Do you think this could be turned into a separable version? I'm attempting that now, but I may have my math incorrect and I'm not 100% sure if it's even possible. If I come up with something I'll be sure to submit a PR, but I'm curious if you've already evaluated this.

BrutPitt commented 3 years ago

Hi. Thanks for this observation Before reply to you, I wanted to review my experiments with separability attempts, and for that I apologize for the delay in answering.

My attempts to find separability have not been successful, but it doesn't mean it can't be separable. I think that the trouble is the "walking" pixel (related to the central pixel ) in the sigma "area" (spatial):

            vec4 walkPx =  texture(origTexture, vTexCoord+d*invScreenSize);
            vec4 dC = walkPx-centrPx;
            float deltaFactor = exp( -dot(dC, dC) * invBSigmaSqx2) * invBSigmaxSqrt2PI * blurFactor;

But I would be glad if you could find a solution to this.

Some my attempts at separability create this effect: Screenshot at 2021-11-04 01-48-22

... or this: Screenshot at 2021-11-04 01-49-11

... depends if I start with horizontal or vertical pass.

This was my better (and correct?) attempt: Screenshot at 2021-11-05 01-10-20

This my separable function, relative to the image above (left: original, right: processed):

// used multi-draw Framebuffer
layout (location = 0) out vec4 color;
layout (location = 1) out vec4 auxThres;
layout (location = 2) out vec4 auxDelta; // not used in this example

layout (binding=1) uniform sampler2D imageData; // main picture
layout (binding=2) uniform sampler2D blurPass;    // color output (1pass)
layout (binding=3) uniform sampler2D thresPass;  // auxThres output

in vec2 vTexCoord; // pass vertex coords [0,1] from vertexshader

// same that in denoise
uniform float uSigma;
uniform float uThreshold;
uniform float uSlider;
uniform float uKSigma;
uniform vec2 wSize;

uniform int pass; // pass number

#define INV_SQRT_OF_2PI 0.39894228040143267793994605993439  // 1.0/SQRT_OF_2PI
#define INV_PI 0.31830988618379067153776752674503

// blurPass is color output of pass 1
void gPassC(sampler2D tex, vec2 direction, float sigma, float kSigma, float threshold, int pass)
{
    //compute the radius across the kernel
    float accumBlur   = pass == 1 ? 0.0 : texture(blurPass,vTexCoord).a;
    float accumThres = pass == 1 ? 0.0 : texture(thresPass,vTexCoord).r;
    //vec4 accumBlur   = vec4(0.0);
    vec4 accumBuff  = pass == 1 ? vec4(0.0) : texture(blurPass,vTexCoord);

    float radius = kSigma*sigma;
    float radQ = radius * radius;

    float invSigmaQx2 = .5 / (sigma * sigma);      // 1.0 / (sigma^2 * 2.0)
    float invSigmaQx2PI = INV_PI * invSigmaQx2;    // // 1/(2 * PI * sigma^2)

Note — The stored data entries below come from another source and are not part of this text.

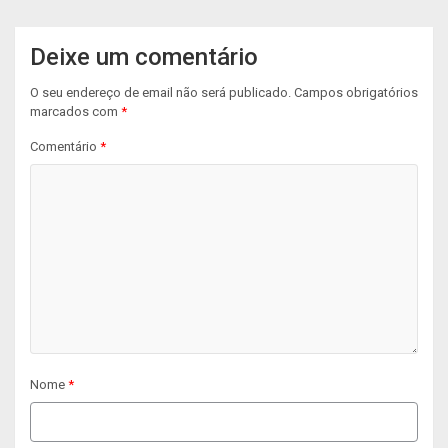
Deixe um comentário
O seu endereço de email não será publicado.
Campos obrigatórios
marcados com
*
Comentário
*
Nome
*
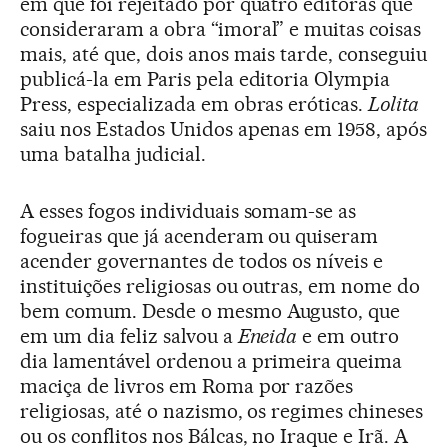
em que foi rejeitado por quatro editoras que
consideraram a obra “imoral” e muitas coisas
mais, até que, dois anos mais tarde, conseguiu
publicá-la em Paris pela editoria Olympia
Press, especializada em obras eróticas.
Lolita
saiu nos Estados Unidos apenas em 1958, após
uma batalha judicial.
A esses fogos individuais somam-se as
fogueiras que já acenderam ou quiseram
acender governantes de todos os níveis e
instituições religiosas ou outras, em nome do
bem comum. Desde o mesmo Augusto, que
em um dia feliz salvou a
Eneida
e em outro
dia lamentável ordenou a primeira queima
maciça de livros em Roma por razões
religiosas, até o nazismo, os regimes chineses
ou os conflitos nos Bálcas, no Iraque e Irã. A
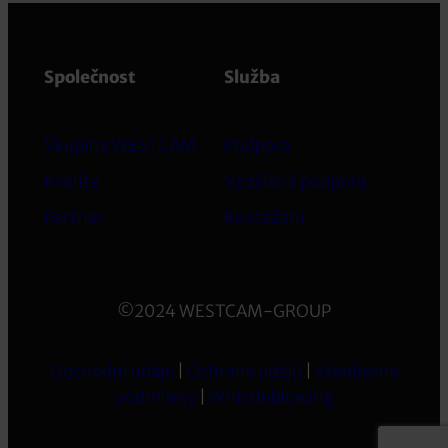
Společnost
Služba
Skupina WESTCAM
Podpora
Kvalita
Vzdálená podpora
Partner
Ke stažení
©2024 WESTCAM-GROUP
Obchodní údaje
|
Ochrana údajů
|
Všeobecné
podmínky
|
Whistleblowing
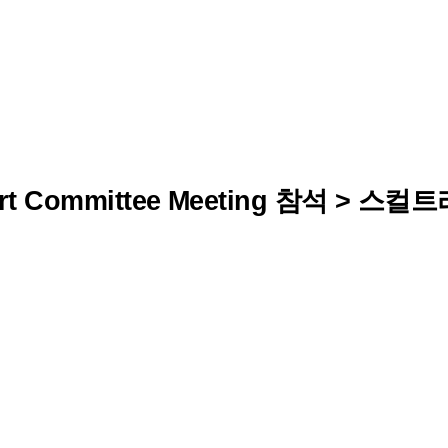
rt Committee Meeting 참석 > 스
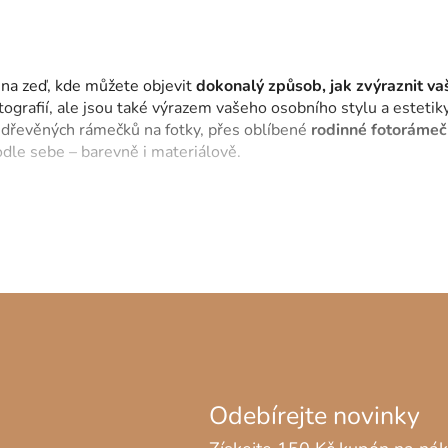
 na zeď, kde můžete objevit
dokonalý způsob, jak zvýraznit v
ografií, ale jsou také výrazem vašeho osobního stylu a esteti
 dřevěných rámečků na fotky, přes oblíbené
rodinné fotorámečk
dle sebe – barevně i materiálově.
 preferencích a stylu vašeho interiéru. Při výběru byste měli zvá
eferujete klasický vzhled dřevěných rámů, nebo hledáte něco v
 albech
– dejte jim prostor vyniknout na vašich stěnách. Objevt
omínky si zaslouží být vyzdvihnuty a prezentovány s elegancí 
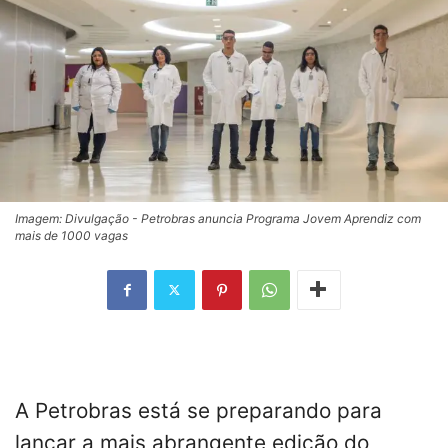
Imagem: Divulgação - Petrobras anuncia Programa Jovem Aprendiz com
mais de 1000 vagas
A Petrobras está se preparando para
lançar a mais abrangente edição do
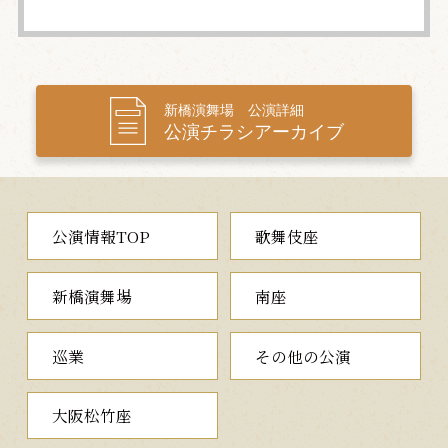
新橋演舞場 公演詳細
公演チラシアーカイブ
公演情報TOP
歌舞伎座
新橋演舞場
南座
巡業
その他の公演
大阪松竹座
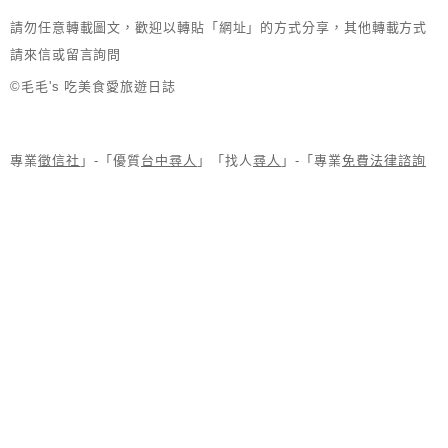
請勿任意轉載圖文，歡迎以轉貼「網址」的方式分享，其他轉載方式
請來信或留言詢問
©毛毛's 吃美食愛旅遊日誌
專業
徵信社
」-「優質
台中尋人
」「找人
尋人
」-「專業
免費法律諮詢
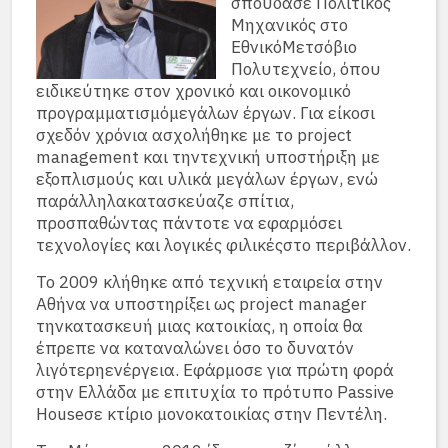
σπούδασε Πολιτικός
Μηχανικός στο
ΕθνικόΜετσόβιο
Πολυτεχνείο, όπου
ειδικεύτηκε στον χρονικό και οικονομικό
προγραμματισμόμεγάλων έργων. Για είκοσι
σχεδόν χρόνια ασχολήθηκε με το project
management και τηντεχνική υποστήριξη με
εξοπλισμούς και υλικά μεγάλων έργων, ενώ
παράλληλακατασκεύαζε σπίτια,
προσπαθώντας πάντοτε να εφαρμόσει
τεχνολογίες και λογικές φιλικέςστο περιβάλλον.
Το 2009 κλήθηκε από τεχνική εταιρεία στην
Αθήνα να υποστηρίξει ως project manager
τηνκατασκευή μιας κατοικίας, η οποία θα
έπρεπε να καταναλώνει όσο το δυνατόν
λιγότερηενέργεια. Εφάρμοσε για πρώτη φορά
στην Ελλάδα με επιτυχία το πρότυπο Passive
Houseσε κτίριο μονοκατοικίας στην Πεντέλη.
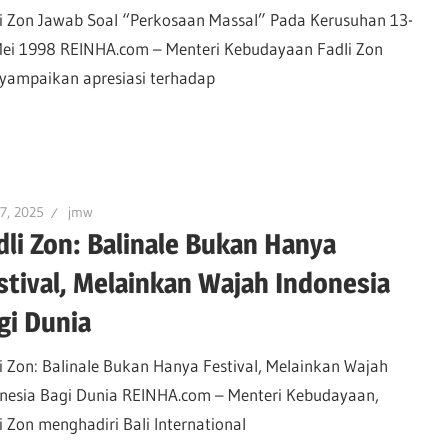
i Zon Jawab Soal “Perkosaan Massal” Pada Kerusuhan 13-
ei 1998 REINHA.com – Menteri Kebudayaan Fadli Zon
ampaikan apresiasi terhadap
7, 2025
jmw
dli Zon: Balinale Bukan Hanya
stival, Melainkan Wajah Indonesia
gi Dunia
i Zon: Balinale Bukan Hanya Festival, Melainkan Wajah
nesia Bagi Dunia REINHA.com – Menteri Kebudayaan,
i Zon menghadiri Bali International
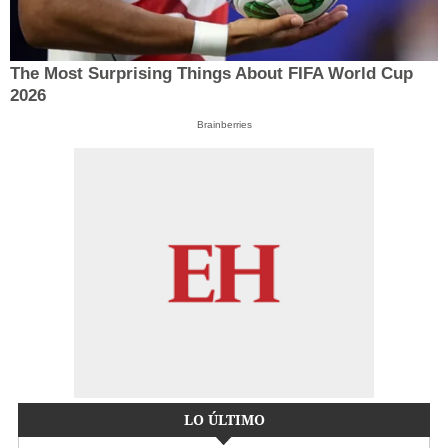
The Most Surprising Things About FIFA World Cup
2026
Brainberries
LO ÚLTIMO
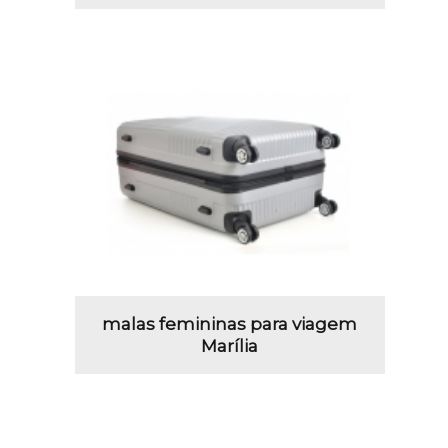
malas femininas para viagem
Marília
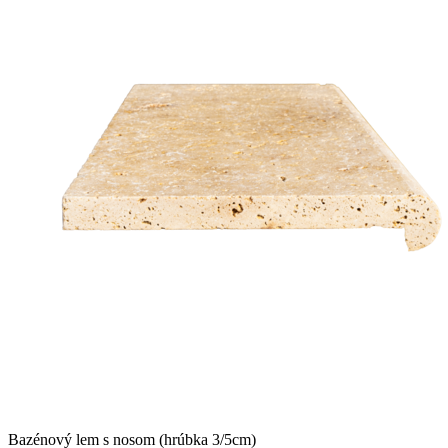
Bazénový lem s nosom (hrúbka 3/5cm)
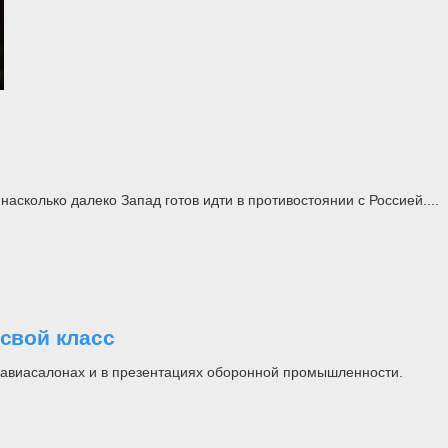
асколько далеко Запад готов идти в противостоянии с Россией....
свой класс
на авиасалонах и в презентациях оборонной промышленности.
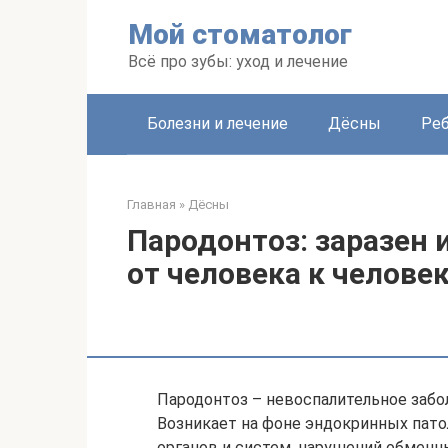
Перейти
Мой стоматолог
к
контенту
Всё про зубы: уход и лечение
Болезни и лечение
Дёсны
Ре
Главная
»
Дёсны
Пародонтоз: заразен 
от человека к челове
Пародонтоз – невоспалительное забол
Возникает на фоне эндокринных пато
органов и систем, нарушений обмен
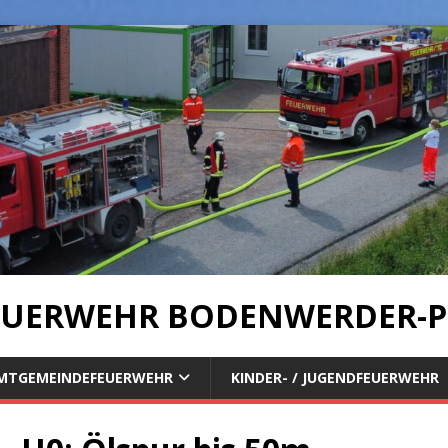
UERWEHR BODENWERDER-P
MTGEMEINDEFEUERWEHR
KINDER- / JUGENDFEUERWEHR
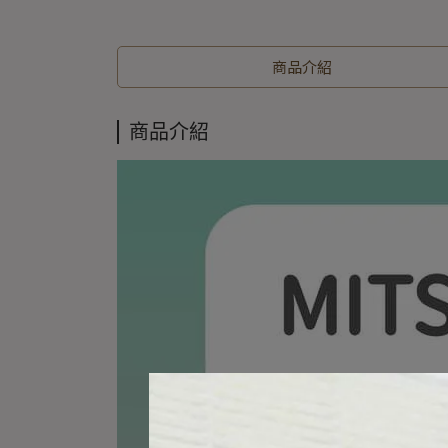
商品介紹
商品介紹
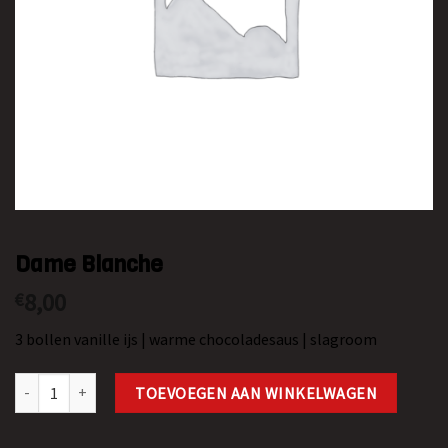
Dame Blanche
8,00
€
3 bollen vanille ijs | warme chocoladesaus | slagroom
Dame Blanche aantal
TOEVOEGEN AAN WINKELWAGEN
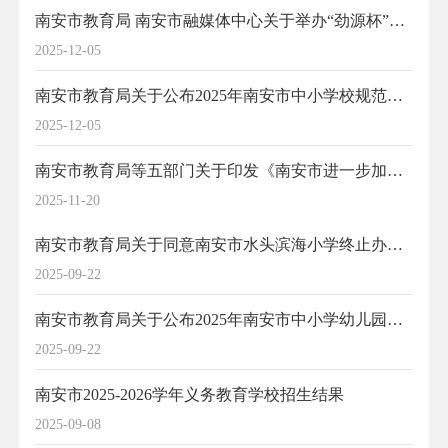
南安市教育局 南安市融媒体中心关于举办“劲源杯”南安市第七届校园汉字听写电视争霸赛的通知
2025-12-05
南安市教育局关于公布2025年南安市中小学校规范汉字书写大赛获奖名单的通知
2025-12-05
南安市教育局等五部门关于印发《南安市进一步加强全市中小学体育与健康工作的若干措施》的通知
2025-11-20
南安市教育局关于同意南安市水头滨海小学终止办学的批复
2025-09-22
南安市教育局关于公布2025年南安市中小学幼儿园师生艺术展演节目和学生乐团“满天星”夏令营等获奖名单的通知
2025-09-22
南安市2025-2026学年义务教育学校招生结果
2025-09-08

    float invThresholdSqx2 = .5 / (threshold * threshold);     // 1.0 / (sigma^2 * 2.0)
    float invThresholdSqrt2PI = INV_SQRT_OF_2PI / threshold;   // 1.0 / (sqrt(2*PI) * sigma)

    vec4 centrPx = texture(imageData,vTexCoord);
    vec2 invScreenSize = 1.0/vec2(textureSize(imageData, 0));

    // separable Gaussian
    for( float r = -radius; r <= radius; r++) {
        vec2 dir = r * direction * invScreenSize;
        float blurFactor = exp( -(r*r) * invSigmaQx2 ) * invSigmaQx2PI;

        vec4 walkPx =  texture(imageData,vTexCoord+dir);
        vec4 walkPxBlur =  texture(tex,vTexCoord+dir);

        vec4 dC = walkPx-centrPx;
        float deltaFactor = exp( -dot(dC, dC) * invThresholdSqx2) * invThresholdSqrt2PI * blurFactor;

        accumBlur  +=  blurFactor;
        accumBuff  +=  deltaFactor*walkPx;
        accumThres +=  deltaFactor;
    }
    auxThres   = vec4(accumThres);
    color      = vec4(accumBuff.rgb, accumBlur); 
} 
//some code is redundant from various previous attempts, and not optimized (of course)

Calls :

// Pass1
            gPassC(imageData, vec2(0.0, 1.0),  uSigma, uKSigma, uThreshold, 1);
//Pass2
            gPassC(thresPass, vec2(1.0, 0.0),  uSigma, uKSigma, uThreshold, 2);

            color = vec4((color.rgb) / auxThres.r, 1.0);

I hope this can help you streamline your work/attempts

bschwind commented 3 years ago

Hi @BrutPitt! Thanks for the investigation into this. It's looking close to the correct version, though it gives an interesting "fabric" esque pattern, not quite the desired result.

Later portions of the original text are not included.